(Dataset entries)
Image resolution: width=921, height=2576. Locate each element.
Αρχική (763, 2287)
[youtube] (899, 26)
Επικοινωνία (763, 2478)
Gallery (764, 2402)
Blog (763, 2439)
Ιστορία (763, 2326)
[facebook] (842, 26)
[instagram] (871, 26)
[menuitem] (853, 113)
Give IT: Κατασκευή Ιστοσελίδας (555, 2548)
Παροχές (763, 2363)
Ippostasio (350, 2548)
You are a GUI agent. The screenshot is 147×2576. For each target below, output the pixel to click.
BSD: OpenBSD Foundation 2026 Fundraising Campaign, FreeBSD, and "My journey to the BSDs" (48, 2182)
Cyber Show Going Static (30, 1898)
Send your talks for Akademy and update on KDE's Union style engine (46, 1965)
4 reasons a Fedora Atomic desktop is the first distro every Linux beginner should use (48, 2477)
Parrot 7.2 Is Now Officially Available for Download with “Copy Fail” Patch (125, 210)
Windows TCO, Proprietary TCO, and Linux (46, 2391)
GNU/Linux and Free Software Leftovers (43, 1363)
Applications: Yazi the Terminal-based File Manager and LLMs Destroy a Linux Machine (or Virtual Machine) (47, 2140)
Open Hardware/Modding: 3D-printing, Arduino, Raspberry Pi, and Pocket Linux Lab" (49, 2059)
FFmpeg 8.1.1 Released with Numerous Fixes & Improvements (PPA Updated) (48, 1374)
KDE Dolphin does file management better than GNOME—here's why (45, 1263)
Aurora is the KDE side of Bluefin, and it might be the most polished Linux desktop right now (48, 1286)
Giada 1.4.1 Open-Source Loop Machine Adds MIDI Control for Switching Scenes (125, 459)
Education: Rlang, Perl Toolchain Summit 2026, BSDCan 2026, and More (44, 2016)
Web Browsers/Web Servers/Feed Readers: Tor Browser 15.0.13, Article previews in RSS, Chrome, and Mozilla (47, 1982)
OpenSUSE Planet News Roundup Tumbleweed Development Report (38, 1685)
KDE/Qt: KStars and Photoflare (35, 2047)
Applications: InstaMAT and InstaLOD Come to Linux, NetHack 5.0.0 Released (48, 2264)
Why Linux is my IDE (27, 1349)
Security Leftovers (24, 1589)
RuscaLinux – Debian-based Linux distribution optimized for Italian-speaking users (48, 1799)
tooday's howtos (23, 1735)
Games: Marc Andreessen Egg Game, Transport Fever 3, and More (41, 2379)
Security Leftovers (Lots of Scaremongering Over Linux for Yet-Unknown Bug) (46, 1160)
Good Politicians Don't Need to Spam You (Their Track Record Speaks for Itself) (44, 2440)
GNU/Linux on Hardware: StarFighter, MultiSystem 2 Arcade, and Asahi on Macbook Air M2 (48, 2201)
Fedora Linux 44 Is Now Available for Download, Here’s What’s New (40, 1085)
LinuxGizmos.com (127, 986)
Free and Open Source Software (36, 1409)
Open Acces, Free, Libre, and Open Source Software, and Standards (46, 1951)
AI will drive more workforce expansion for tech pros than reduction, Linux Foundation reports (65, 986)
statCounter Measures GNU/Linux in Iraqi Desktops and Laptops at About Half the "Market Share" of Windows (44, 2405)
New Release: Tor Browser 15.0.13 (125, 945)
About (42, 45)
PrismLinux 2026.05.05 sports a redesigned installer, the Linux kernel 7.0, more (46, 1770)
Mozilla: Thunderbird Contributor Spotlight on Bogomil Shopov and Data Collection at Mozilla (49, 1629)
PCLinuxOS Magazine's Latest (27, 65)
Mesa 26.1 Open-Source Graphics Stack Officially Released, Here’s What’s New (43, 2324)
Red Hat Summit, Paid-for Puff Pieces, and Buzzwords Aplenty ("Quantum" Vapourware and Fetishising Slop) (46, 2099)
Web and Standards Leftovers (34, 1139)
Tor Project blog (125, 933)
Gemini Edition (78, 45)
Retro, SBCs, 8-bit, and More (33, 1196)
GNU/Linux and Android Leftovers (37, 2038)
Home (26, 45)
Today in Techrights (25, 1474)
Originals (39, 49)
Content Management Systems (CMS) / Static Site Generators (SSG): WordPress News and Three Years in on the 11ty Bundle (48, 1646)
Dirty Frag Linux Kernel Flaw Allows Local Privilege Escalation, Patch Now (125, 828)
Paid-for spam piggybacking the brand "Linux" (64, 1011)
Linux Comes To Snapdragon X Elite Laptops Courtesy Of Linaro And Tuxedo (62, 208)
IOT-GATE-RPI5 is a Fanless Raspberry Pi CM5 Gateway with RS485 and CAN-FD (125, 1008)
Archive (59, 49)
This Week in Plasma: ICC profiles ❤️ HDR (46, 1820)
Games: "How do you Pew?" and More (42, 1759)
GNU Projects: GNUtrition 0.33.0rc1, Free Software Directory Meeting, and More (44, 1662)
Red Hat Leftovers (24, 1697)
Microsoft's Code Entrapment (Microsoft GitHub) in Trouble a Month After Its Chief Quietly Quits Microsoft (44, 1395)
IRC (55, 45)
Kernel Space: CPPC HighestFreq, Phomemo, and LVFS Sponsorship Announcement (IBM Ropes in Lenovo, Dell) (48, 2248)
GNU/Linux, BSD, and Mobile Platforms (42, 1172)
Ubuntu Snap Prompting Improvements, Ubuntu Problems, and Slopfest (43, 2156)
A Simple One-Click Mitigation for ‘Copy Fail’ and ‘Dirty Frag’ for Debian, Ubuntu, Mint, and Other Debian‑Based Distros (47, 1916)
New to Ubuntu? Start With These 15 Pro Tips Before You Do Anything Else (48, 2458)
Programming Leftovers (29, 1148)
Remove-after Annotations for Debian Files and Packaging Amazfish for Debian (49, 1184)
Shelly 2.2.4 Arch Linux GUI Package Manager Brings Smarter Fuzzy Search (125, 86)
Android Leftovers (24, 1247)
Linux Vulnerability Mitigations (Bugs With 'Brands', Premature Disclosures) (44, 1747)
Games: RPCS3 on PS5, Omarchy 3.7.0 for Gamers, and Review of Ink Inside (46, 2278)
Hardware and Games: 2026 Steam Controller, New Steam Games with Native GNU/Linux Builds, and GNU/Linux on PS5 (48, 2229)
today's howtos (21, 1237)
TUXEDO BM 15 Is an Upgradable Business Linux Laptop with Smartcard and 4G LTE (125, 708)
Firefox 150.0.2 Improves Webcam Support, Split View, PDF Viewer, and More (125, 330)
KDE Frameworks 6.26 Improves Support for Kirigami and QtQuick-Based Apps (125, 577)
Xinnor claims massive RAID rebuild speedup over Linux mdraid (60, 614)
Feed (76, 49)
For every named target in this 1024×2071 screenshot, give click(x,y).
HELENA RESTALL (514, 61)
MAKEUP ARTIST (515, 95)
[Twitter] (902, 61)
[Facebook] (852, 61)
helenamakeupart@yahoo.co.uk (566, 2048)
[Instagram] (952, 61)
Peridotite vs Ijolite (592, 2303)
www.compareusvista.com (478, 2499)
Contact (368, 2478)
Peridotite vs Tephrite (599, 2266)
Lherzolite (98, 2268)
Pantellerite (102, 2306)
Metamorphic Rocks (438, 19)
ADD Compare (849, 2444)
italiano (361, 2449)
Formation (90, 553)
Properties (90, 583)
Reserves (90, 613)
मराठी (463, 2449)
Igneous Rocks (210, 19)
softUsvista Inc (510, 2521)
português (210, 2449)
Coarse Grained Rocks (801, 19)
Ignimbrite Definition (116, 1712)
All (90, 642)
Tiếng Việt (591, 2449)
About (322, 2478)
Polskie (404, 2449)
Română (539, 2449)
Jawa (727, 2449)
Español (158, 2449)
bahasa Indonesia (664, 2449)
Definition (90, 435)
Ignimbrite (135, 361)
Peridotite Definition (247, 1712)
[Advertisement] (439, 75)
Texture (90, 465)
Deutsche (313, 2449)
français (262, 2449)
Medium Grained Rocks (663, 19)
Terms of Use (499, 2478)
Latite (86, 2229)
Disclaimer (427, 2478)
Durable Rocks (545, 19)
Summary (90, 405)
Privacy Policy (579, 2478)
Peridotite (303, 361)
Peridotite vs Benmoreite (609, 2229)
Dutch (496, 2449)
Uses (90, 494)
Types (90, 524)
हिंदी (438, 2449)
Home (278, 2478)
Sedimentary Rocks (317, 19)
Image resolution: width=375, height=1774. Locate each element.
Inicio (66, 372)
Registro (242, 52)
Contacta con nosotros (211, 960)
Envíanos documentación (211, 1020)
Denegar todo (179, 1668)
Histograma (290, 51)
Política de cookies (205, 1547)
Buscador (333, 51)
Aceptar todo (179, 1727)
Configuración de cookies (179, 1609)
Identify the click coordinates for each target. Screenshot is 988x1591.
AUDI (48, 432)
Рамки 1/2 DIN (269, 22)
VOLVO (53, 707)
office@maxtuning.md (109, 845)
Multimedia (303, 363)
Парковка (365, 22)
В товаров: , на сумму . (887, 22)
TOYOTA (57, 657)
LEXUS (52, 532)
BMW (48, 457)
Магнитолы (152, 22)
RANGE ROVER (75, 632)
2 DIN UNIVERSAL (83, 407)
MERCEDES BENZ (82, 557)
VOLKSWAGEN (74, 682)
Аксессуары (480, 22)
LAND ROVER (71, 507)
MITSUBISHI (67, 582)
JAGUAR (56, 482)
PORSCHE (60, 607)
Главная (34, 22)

#### Task to carry out
Print the lines of the entries, exactly, from the one containing "Deutsche (313, 2449)" down to the final line, and leave out all the others.

#### Expected answer
Deutsche (313, 2449)
français (262, 2449)
Medium Grained Rocks (663, 19)
Terms of Use (499, 2478)
Latite (86, 2229)
Disclaimer (427, 2478)
Durable Rocks (545, 19)
Summary (90, 405)
Privacy Policy (579, 2478)
Peridotite (303, 361)
Peridotite vs Benmoreite (609, 2229)
Dutch (496, 2449)
Uses (90, 494)
Types (90, 524)
हिंदी (438, 2449)
Home (278, 2478)
Sedimentary Rocks (317, 19)
Image resolution: width=375, height=1774. Locate each element.
Inicio (66, 372)
Registro (242, 52)
Contacta con nosotros (211, 960)
Envíanos documentación (211, 1020)
Denegar todo (179, 1668)
Histograma (290, 51)
Política de cookies (205, 1547)
Buscador (333, 51)
Aceptar todo (179, 1727)
Configuración de cookies (179, 1609)
Identify the click coordinates for each target. Screenshot is 988x1591.
AUDI (48, 432)
Рамки 1/2 DIN (269, 22)
VOLVO (53, 707)
office@maxtuning.md (109, 845)
Multimedia (303, 363)
Парковка (365, 22)
В товаров: , на сумму . (887, 22)
TOYOTA (57, 657)
LEXUS (52, 532)
BMW (48, 457)
Магнитолы (152, 22)
RANGE ROVER (75, 632)
2 DIN UNIVERSAL (83, 407)
MERCEDES BENZ (82, 557)
VOLKSWAGEN (74, 682)
Аксессуары (480, 22)
LAND ROVER (71, 507)
MITSUBISHI (67, 582)
JAGUAR (56, 482)
PORSCHE (60, 607)
Главная (34, 22)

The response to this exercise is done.